*** Opening The data ***
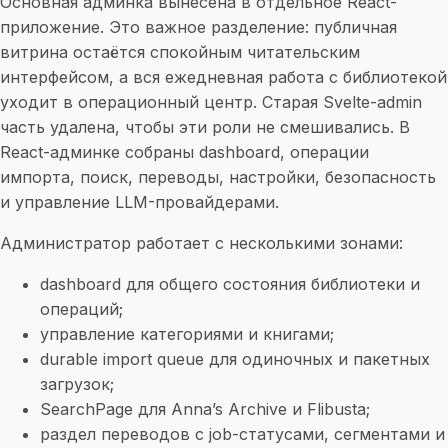
Основная админка вынесена в отдельное React-
приложение. Это важное разделение: публичная
витрина остаётся спокойным читательским
интерфейсом, а вся ежедневная работа с библиотекой
уходит в операционный центр. Старая Svelte-admin
часть удалена, чтобы эти роли не смешивались. В
React-админке собраны dashboard, операции
импорта, поиск, переводы, настройки, безопасность
и управление LLM-провайдерами.
Администратор работает с несколькими зонами:
dashboard для общего состояния библиотеки и
операций;
управление категориями и книгами;
durable import queue для одиночных и пакетных
загрузок;
SearchPage для Anna’s Archive и Flibusta;
раздел переводов с job-статусами, сегментами и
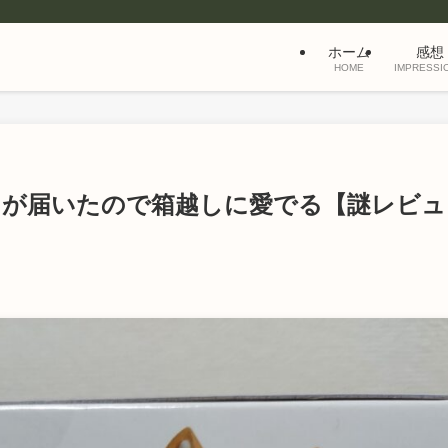
ホーム
感想
HOME
IMPRESSI
ドが届いたので箱越しに愛でる【謎レビュ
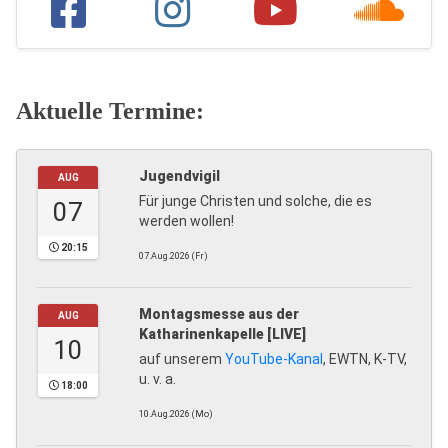
Aktuelle Termine:
Jugendvigil
AUG
Für junge Christen und solche, die es
07
werden wollen!
20:15
07.Aug.2026 (Fr)
Montagsmesse aus der
AUG
Katharinenkapelle [LIVE]
10
auf unserem
YouTube-Kanal
, EWTN, K-TV,
u. v. a.
18:00
10.Aug.2026 (Mo)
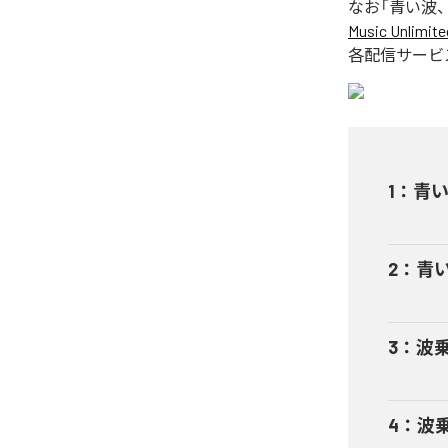
なお「
青い波
Music Unlimite
各配信サービ
1
：
青
2
：
青い波
3
：
波
4
：
波乗り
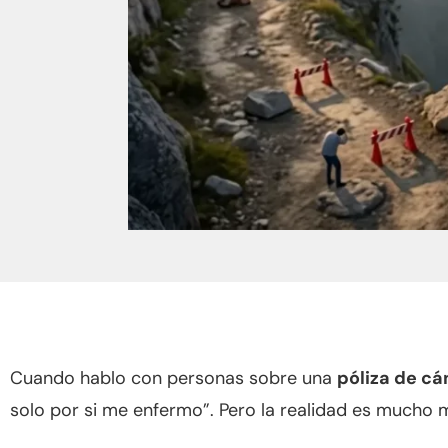
Cuando hablo con personas sobre una
póliza de cá
solo por si me enfermo”. Pero la realidad es mucho 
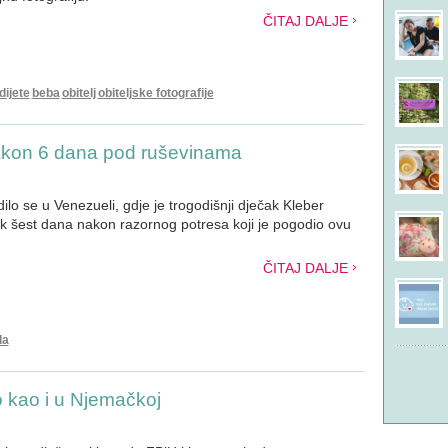
ČITAJ DALJE
dijete
beba
obitelj
obiteljske fotografije
akon 6 dana pod ruševinama
o se u Venezueli, gdje je trogodišnji dječak Kleber
 šest dana nakon razornog potresa koji je pogodio ovu
ČITAJ DALJE
la
o kao i u Njemačkoj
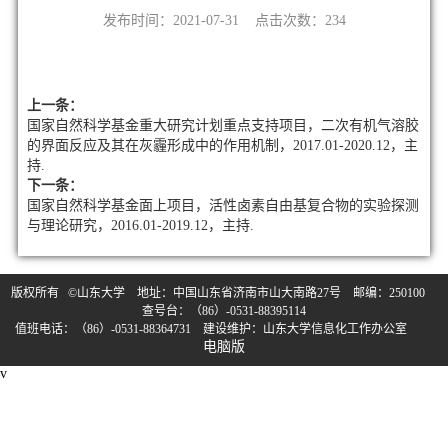
发布时间：2021-07-31 点击次数：
234
上一条：
国家自然科学基金重大研究计划重点支持项目，二次有机气溶胶
的界面反应及其在灰霾形成中的作用机制，2017.01-2020.12，主
持.
下一条：
国家自然科学基金面上项目，活性卤素自由基复合物的实验探测
与理论研究，2016.01-2019.12，主持.
版权所有 ©山东大学 地址：中国山东省济南市山大南路27号 邮编：250100
查号台：（86）-0531-88395114
值班电话：（86）-0531-88364731 建设维护：山东大学信息化工作办公室
电脑版
v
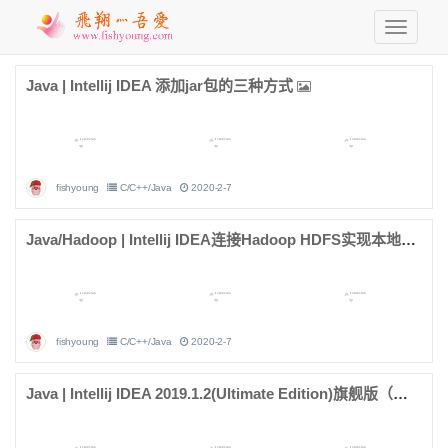
Java | Intellij IDEA 添加jar包的三种方式
fishyoung
C/C++/Java
2020-2-7
Java/Hadoop | Intellij IDEA连接Hadoop HDFS实现本地调试
fishyoung
C/C++/Java
2020-2-7
Java | Intellij IDEA 2019.1.2(Ultimate Edition)旗舰版（破解）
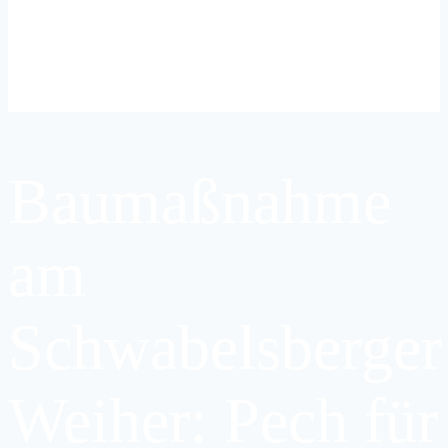
Baumaßnahme
am
Schwabelsberger
Weiher: Pech für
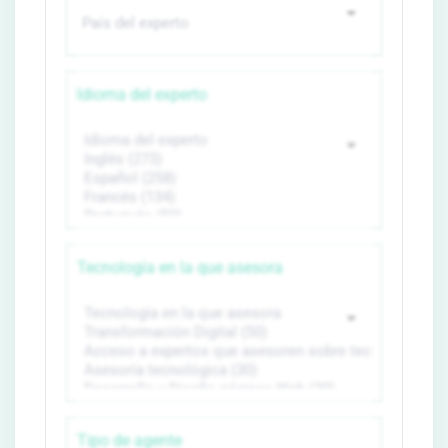
Idioma del experto
Tecnología en la que asesora
Tipo de agente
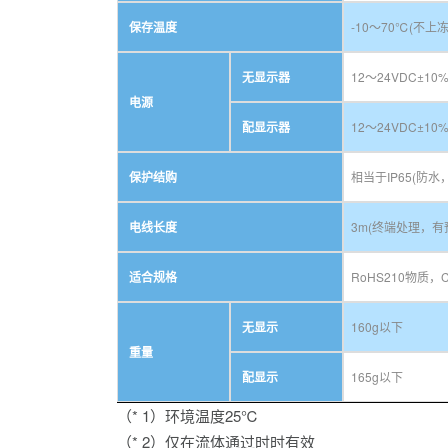
保存温度
-10～70℃(不上冻
无显示器
12～24VDC±1
电源
配显示器
12～24VDC±1
保护结购
相当于IP65(防水
电线长度
3m(终端处理，有
适合规格
RoHS210物质，
无显示
160g以下
重量
配显示
165g以下
（* 1）环境温度25℃
（* 2）仅在流体通过时时有效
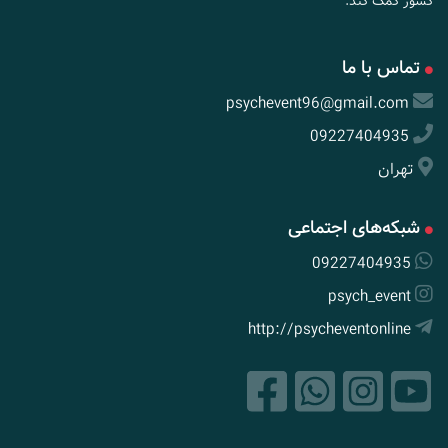
کشور کمک کند.
تماس با ما
psychevent96@gmail.com
09227404935
تهران
شبکه‌های اجتماعی
09227404935
psych_event
http://psycheventonline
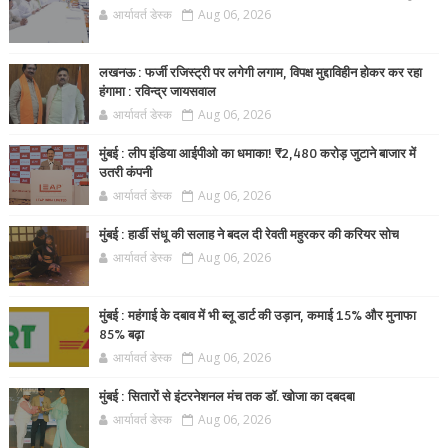
आर्यावर्त डेस्क
Aug 06, 2026
लखनऊ : फर्जी रजिस्ट्री पर लगेगी लगाम, विपक्ष मुद्दाविहीन होकर कर रहा
हंगामा : रविन्द्र जायसवाल
आर्यावर्त डेस्क
Aug 06, 2026
मुंबई : लीप इंडिया आईपीओ का धमाका! ₹2,480 करोड़ जुटाने बाजार में
उतरी कंपनी
आर्यावर्त डेस्क
Aug 06, 2026
मुंबई : हार्डी संधू की सलाह ने बदल दी रेवती महुरकर की करियर सोच
आर्यावर्त डेस्क
Aug 06, 2026
मुंबई : महंगाई के दबाव में भी ब्लू डार्ट की उड़ान, कमाई 15% और मुनाफा
85% बढ़ा
आर्यावर्त डेस्क
Aug 06, 2026
मुंबई : सितारों से इंटरनेशनल मंच तक डॉ. खोजा का दबदबा
आर्यावर्त डेस्क
Aug 06, 2026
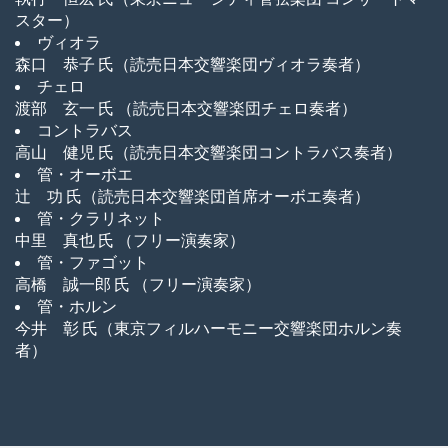
スター）
ヴィオラ
森口 恭子 氏（読売日本交響楽団ヴィオラ奏者）
チェロ
渡部 玄一 氏 （読売日本交響楽団チェロ奏者）
コントラバス
高山 健児 氏（読売日本交響楽団コントラバス奏者）
管・オーボエ
辻 功 氏（読売日本交響楽団首席オーボエ奏者）
管・クラリネット
中里 真也 氏 （フリー演奏家）
管・ファゴット
高橋 誠一郎 氏 （フリー演奏家）
管・ホルン
今井 彰 氏（東京フィルハーモニー交響楽団ホルン奏
者）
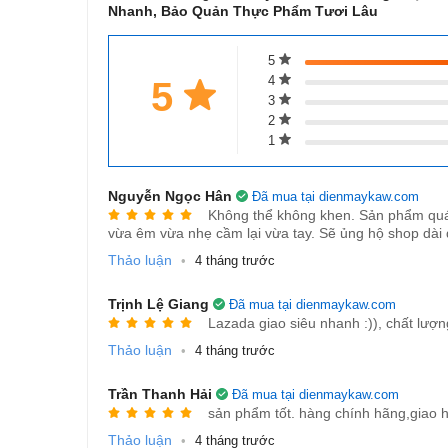
Nhanh, Bảo Quản Thực Phẩm Tươi Lâu
5
4
5
3
2
1
Nguyễn Ngọc Hân
Đã mua tại dienmaykaw.com
Không thể không khen. Sản phẩm quá s
vừa êm vừa nhẹ cầm lại vừa tay. Sẽ ủng hộ shop dài 
Thảo luận
•
4 tháng trước
2. TÍNH NĂNG NỔI BẬT
Trịnh Lệ Giang
Đã mua tại dienmaykaw.com
Hút chân không và hàn miệng túi nhanh chóng
Lazada giao siêu nhanh :)), chất lượng
Giữ thực phẩm tươi lâu, hạn chế vi khuẩn 
Thảo luận
•
4 tháng trước
Thiết kế mini cầm tay, tiết kiệm không gian
Trần Thanh Hải
Đã mua tại dienmaykaw.com
sản phẩm tốt. hàng chính hãng,giao h
Dễ sử dụng, chỉ với một nút bấm
Thảo luận
•
4 tháng trước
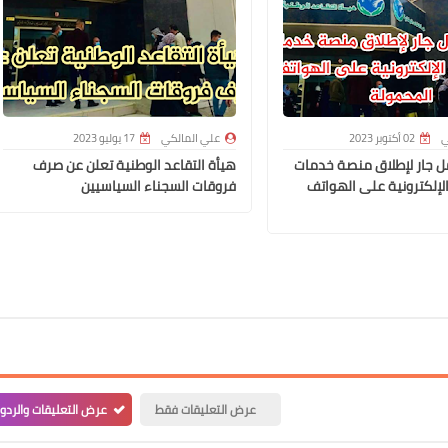
علي المالكي
07 يونيو 2021
ي
02 أكتوبر 2023
علي المالكي
17 يوليو 2023
مل جار لإطلاق منصة خدمات
هيأة التقاعد الوطنية تعلن عن صرف
الإلكترونية على الهواتف
فروقات السجناء السياسيين
علي المالكي
07 يونيو 2021
عرض التعليقات فقط
عرض التعليقات والردو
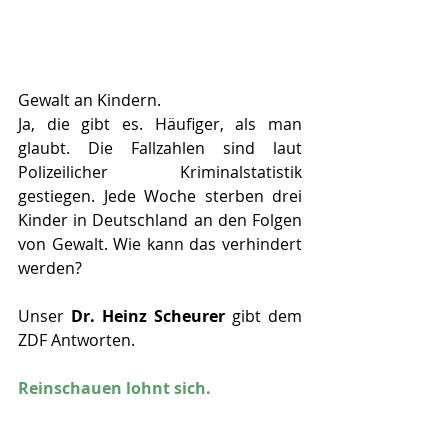
Gewalt an Kindern. 
Ja, die gibt es. Häufiger, als man 
glaubt. Die Fallzahlen sind laut 
Polizeilicher Kriminalstatistik 
gestiegen. Jede Woche sterben drei 
Kinder in Deutschland an den Folgen 
von Gewalt. Wie kann das verhindert 
werden?
Unser 
Dr. Heinz Scheurer
 gibt dem 
ZDF Antworten. 
Reinschauen lohnt sich.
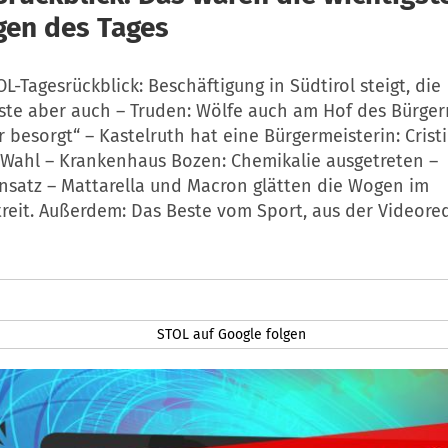
en des Tages
L-Tagesrückblick: Beschäftigung in Südtirol steigt, die
ste aber auch – Truden: Wölfe auch am Hof des Bürger
 besorgt“ – Kastelruth hat eine Bürgermeisterin: Crist
 Wahl – Krankenhaus Bozen: Chemikalie ausgetreten –
nsatz – Mattarella und Macron glätten die Wogen im
treit. Außerdem: Das Beste vom Sport, aus der Videor
STOL auf Google folgen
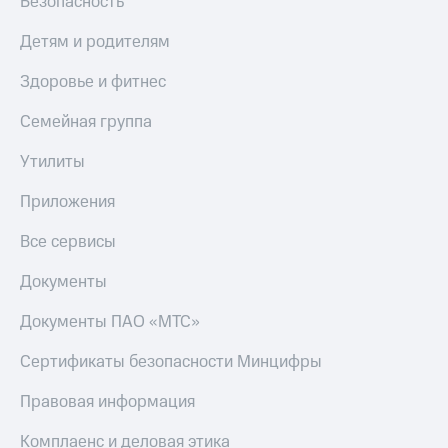
Безопасность
МТС
КИОН
Деньги
Строки
Детям и родителям
МТС
Накопления
Live
Здоровье и фитнес
Откладывайте
Гудок
Семейная группа
деньги
и получайте
Мой
Утилиты
доход 15%
МТС
Акции
Приложения
Условия
Все
пополнения
приложения
Все сервисы
Финансы
Скидка
Инвестиции
Документы
30%
на связь
Получайте
Документы ПАО «МТС»
доход
онлайн
Тарифы
Сертификаты безопасности Минцифры
Страхование
RED,
РИИЛ
Покупка
и МТС Супер
Правовая информация
полисов
дешевле
онлайн
при оплате
Комплаенс и деловая этика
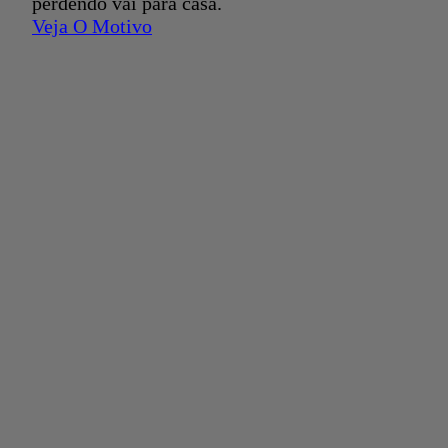
perdendo vai para casa.
Veja O Motivo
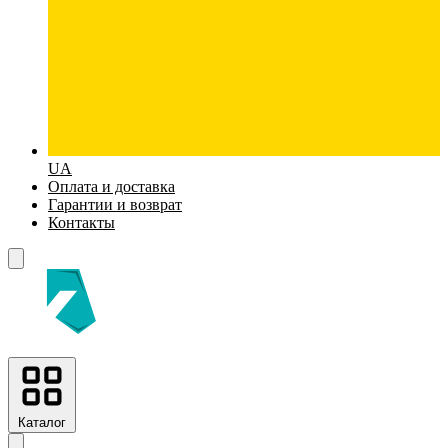
UA
Оплата и доставка
Гарантии и возврат
Контакты
Каталог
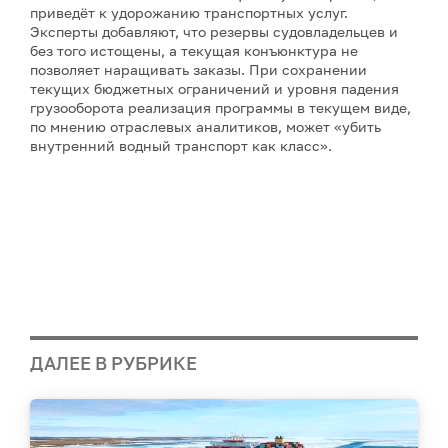
приведёт к удорожанию транспортных услуг.
Эксперты добавляют, что резервы судовладельцев и
без того истощены, а текущая конъюнктура не
позволяет наращивать заказы. При сохранении
текущих бюджетных ограничений и уровня падения
грузооборота реализация программы в текущем виде,
по мнению отраслевых аналитиков, может «убить
внутренний водный транспорт как класс».
ДАЛЕЕ В РУБРИКЕ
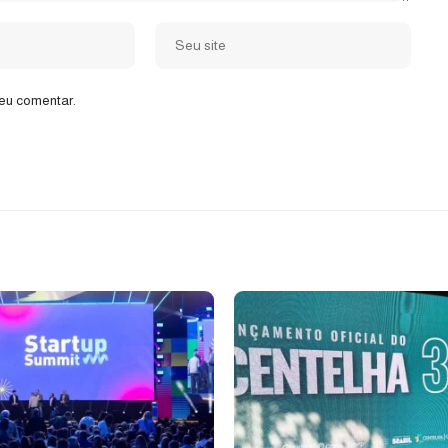
eu comentar.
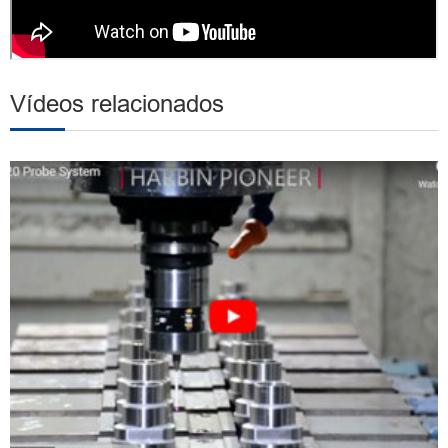
Vídeos relacionados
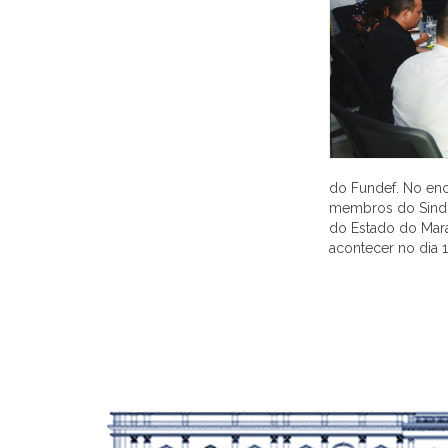
do Fundef. No enc
membros do Sindic
do Estado do Mara
acontecer no dia 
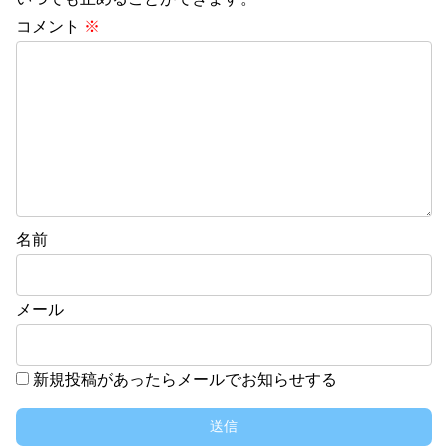
コメント
※
名前
メール
新規投稿があったらメールでお知らせする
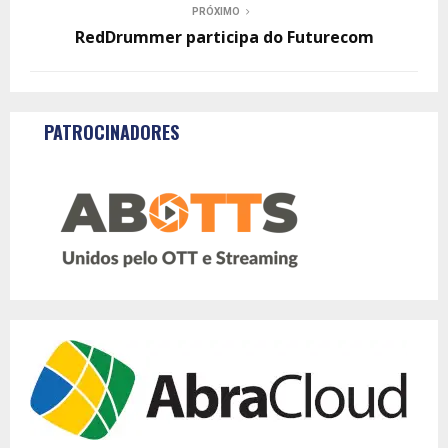
PRÓXIMO
RedDrummer participa do Futurecom
PATROCINADORES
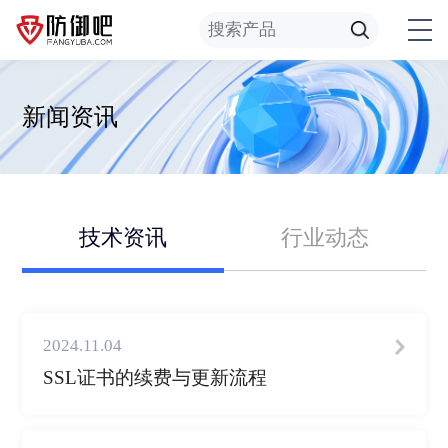
新闻资讯
技术资讯
行业动态
2024.11.04
SSL证书的续费与更新流程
*** Closing The data ***
# Action item
For the material above, give again only the lines starting at the line that contains "Cuando hablo con personas sobre una" and ending at the line that contains "o se u Venezueli, gdje". Pictures do not belong in the copy.

# Task output
Cuando hablo con personas sobre una
póliza de cá
solo por si me enfermo”. Pero la realidad es mucho 
ČITAJ DALJE
dijete
beba
obitelj
obiteljske fotografije
akon 6 dana pod ruševinama
o se u Venezueli, gdje je trogodišnji dječak Kleber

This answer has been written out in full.